CHILDES Japanese Noji Corpus

Junya Noji (1920-2016)
Hiroshima University

Susanne Miyata
Department of Medical Sciences
Aichi Shukotoku University


Norio Naka
International Studies
Osaka Gakuin University


Participants: 1
Type of Study: naturalistic, longitudinal
Location: Japan
Media type: no longer available
DOI: doi:10.21415/T58C70

Browsable transcripts

Download transcripts

Citation information

Noji, Junya. (1973-77). Yooji no gengo seikatsu no jittai I-IV. Bunka Hyoron Shuppan.

Miyata, S. (2012b). CHILDES nihongoban: Nihongoyoo CHILDES manyuaru 2012. [Japanese CHILDES: The 2012 CHILDES manual for Japanese].

In accordance with TalkBank rules, any use of data from this corpus must be accompanied by at least one of the above references.

Project Description

The Noji Corpus contains diary data collected by the Japanese linguist and dialectologist Junya Noji. Noji taught at Hiroshima University, changed after retirement to Naruto Pedagogical University, and worked as president of the university from 1992 - 1998. He published a great number of books and articles mainly on the history of Japanese language education.

He observed his first-born son Sumihare from birth (1948, March, 9th) until the age of 7, as he was growing up in Hiroshima. The data is based on handwritten records collected virtually daily(2243 days over 7 years), although the focus lies in the 3rd year. In the later years, less records were taken, resulting in a lower number of utterances available per month. Detailed description of the methodology can be found in the printed edition (Bunka Hyoron Shuppan). The data contains approximately 40,000 utterances by Sumihare, and about 22,000 utterances by other family members (his mother and father and his younger brother, Teruki) and other speakers such as the children from the neighborhood (Seejikun and Keekochan). A comment is provided for each utterance, establishing the context and interpreting the child's utterance.

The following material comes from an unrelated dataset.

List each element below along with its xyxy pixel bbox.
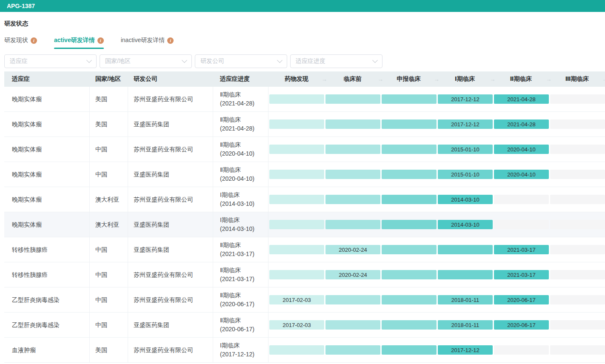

NEW The electronic version of this data was entered, compared to the original, and adjusted to CHAT format by Norio Naka (Osaka Gakuin U.). The final brush up and the morpheme coding (JMOR07; 1;5 - 3;11) was done by Susanne Miyata (Aichi Shukutoku U.).

The print original uses katakana (phonetic syllable script) for the utterances, and regular hiragana (syllabic) and kanji (Chinese characters) for the comments, as well as a number of special symbols such as arrows to indicate the speaker and the addressee. The electronic version was done in Hebon (Hepburn transcription system). The format follows the current Japanese adaption of CHAT (Miyata, 2012b, Oshima-Takane & MacWhinney, eds., 1998). When the data entry began in 1992, only ASCII was available within the CHILDES system. But now, even though there is no longer any restriction concerning the fonts, the use of Hebon (at least in the main line) has the advantage of compatibility with programs such as MOR, and renders the data accessible to a greater number of researchers by removing the barrier of Japanese script. For better readability, Kana Kanji versions of the utterances have been added on the %ort tier.

Warnings: The comments (fed in by OCR and changed automatically to Latin script) are still to be checked.